[Saved data entries]:

== Segment start ==

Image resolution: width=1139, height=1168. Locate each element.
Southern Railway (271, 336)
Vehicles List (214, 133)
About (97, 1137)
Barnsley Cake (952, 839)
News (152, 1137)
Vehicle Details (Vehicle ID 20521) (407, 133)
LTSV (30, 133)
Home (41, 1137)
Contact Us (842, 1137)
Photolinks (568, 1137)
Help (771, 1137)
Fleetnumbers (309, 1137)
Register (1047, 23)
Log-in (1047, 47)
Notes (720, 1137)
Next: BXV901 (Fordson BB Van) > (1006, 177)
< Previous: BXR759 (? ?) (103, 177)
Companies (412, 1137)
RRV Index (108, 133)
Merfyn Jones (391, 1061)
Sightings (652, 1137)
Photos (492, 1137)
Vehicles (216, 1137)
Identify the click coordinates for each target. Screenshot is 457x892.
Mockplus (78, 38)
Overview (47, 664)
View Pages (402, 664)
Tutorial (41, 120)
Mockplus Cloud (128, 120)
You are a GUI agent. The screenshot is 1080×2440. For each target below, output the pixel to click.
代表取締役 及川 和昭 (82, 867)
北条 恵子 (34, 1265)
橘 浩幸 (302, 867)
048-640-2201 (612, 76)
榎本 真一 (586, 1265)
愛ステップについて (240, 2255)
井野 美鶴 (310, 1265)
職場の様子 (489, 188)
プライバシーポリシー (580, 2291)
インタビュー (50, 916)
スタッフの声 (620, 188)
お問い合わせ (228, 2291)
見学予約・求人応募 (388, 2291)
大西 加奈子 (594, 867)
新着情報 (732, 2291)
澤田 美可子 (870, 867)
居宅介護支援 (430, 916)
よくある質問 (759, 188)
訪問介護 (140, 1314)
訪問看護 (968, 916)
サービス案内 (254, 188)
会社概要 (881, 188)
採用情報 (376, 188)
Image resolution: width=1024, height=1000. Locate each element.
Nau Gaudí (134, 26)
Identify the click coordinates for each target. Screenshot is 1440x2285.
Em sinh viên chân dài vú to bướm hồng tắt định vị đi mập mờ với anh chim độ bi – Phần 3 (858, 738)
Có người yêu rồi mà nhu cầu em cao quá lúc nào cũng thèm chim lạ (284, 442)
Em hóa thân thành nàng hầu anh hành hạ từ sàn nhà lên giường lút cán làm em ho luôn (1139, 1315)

== Segment end ==

[Task objective]:
Your answer must be every record above, repeated exactly.

[Final answer]:
Image resolution: width=1139, height=1168. Locate each element.
Southern Railway (271, 336)
Vehicles List (214, 133)
About (97, 1137)
Barnsley Cake (952, 839)
News (152, 1137)
Vehicle Details (Vehicle ID 20521) (407, 133)
LTSV (30, 133)
Home (41, 1137)
Contact Us (842, 1137)
Photolinks (568, 1137)
Help (771, 1137)
Fleetnumbers (309, 1137)
Register (1047, 23)
Log-in (1047, 47)
Notes (720, 1137)
Next: BXV901 (Fordson BB Van) > (1006, 177)
< Previous: BXR759 (? ?) (103, 177)
Companies (412, 1137)
RRV Index (108, 133)
Merfyn Jones (391, 1061)
Sightings (652, 1137)
Photos (492, 1137)
Vehicles (216, 1137)
Identify the click coordinates for each target. Screenshot is 457x892.
Mockplus (78, 38)
Overview (47, 664)
View Pages (402, 664)
Tutorial (41, 120)
Mockplus Cloud (128, 120)
You are a GUI agent. The screenshot is 1080×2440. For each target below, output the pixel to click.
代表取締役 及川 和昭 (82, 867)
北条 恵子 (34, 1265)
橘 浩幸 (302, 867)
048-640-2201 (612, 76)
榎本 真一 (586, 1265)
愛ステップについて (240, 2255)
井野 美鶴 (310, 1265)
職場の様子 (489, 188)
プライバシーポリシー (580, 2291)
インタビュー (50, 916)
スタッフの声 (620, 188)
お問い合わせ (228, 2291)
見学予約・求人応募 (388, 2291)
大西 加奈子 (594, 867)
新着情報 (732, 2291)
澤田 美可子 (870, 867)
居宅介護支援 (430, 916)
よくある質問 (759, 188)
訪問介護 (140, 1314)
訪問看護 (968, 916)
サービス案内 (254, 188)
会社概要 (881, 188)
採用情報 (376, 188)
Image resolution: width=1024, height=1000. Locate each element.
Nau Gaudí (134, 26)
Identify the click coordinates for each target. Screenshot is 1440x2285.
Em sinh viên chân dài vú to bướm hồng tắt định vị đi mập mờ với anh chim độ bi – Phần 3 (858, 738)
Có người yêu rồi mà nhu cầu em cao quá lúc nào cũng thèm chim lạ (284, 442)
Em hóa thân thành nàng hầu anh hành hạ từ sàn nhà lên giường lút cán làm em ho luôn (1139, 1315)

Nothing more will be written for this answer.